NFU Scotland considers that Dog Control Notices (DCNs) remain chronically under-utilised by many local authorities
The union has made a submission to the Public Audit and Post Legislative Scrutiny Committee outlining the ineffectiveness of the Control of Dogs (Scotland) Act 2010 in reducing the number of out of control dogs/dog attacks in Scotland.
The Union’s submission, which includes evidence from a recent case of livestock worrying as well as a Freedom of Information (FOI) request, highlights a low number of Dog Control Notices issued by local authorities for livestock worrying.

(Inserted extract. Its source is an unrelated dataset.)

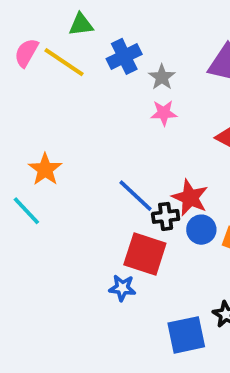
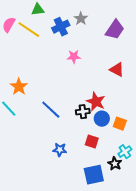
gray star: (162, 77) -> (81, 19), moved
pink star: (164, 113) -> (74, 57), moved
blue line: (135, 196) -> (51, 110), moved
red square: (145, 254) -> (92, 142), moved, size x0.6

Over six months between 1 December and 31 May, 21 out 32 local councils in Scotland issued no Dog Control Notices for livestock worrying, while another seven only issued one.
These figures, which came from a FOI request from NFU Scotland, highlight just how under used Dog Control Notices are in the majority of local authorities in Scotland.
NFU Scotland Policy Manager Gemma Cooper said: “NFU Scotland is very supportive of the aim of the 2010 Dog Control Act which is to ensure that dogs which are out control are brought and kept under control, by tackling irresponsible dog ownership.
“However, figures on the number of dog attacks on livestock for the past five years show that the number of attacks remains far too high despite public awareness raising and partnership working.
“The 2010 Act introduced Dog Control Notices, but because these have been chronically under used they have not had a positive impact in terms of reducing livestock worrying. Local Authorities have a statutory duty to issue these, and to monitor their effectiveness, but NFUS is very concerned that this does not seem to have occurred.
“The 2010 Act also made provision for Scottish Government to introduce a national database of Dog Control Notices. NFU Scotland is not aware that this has occurred and feels that this must be an underpinning component of any new framework which is implemented.”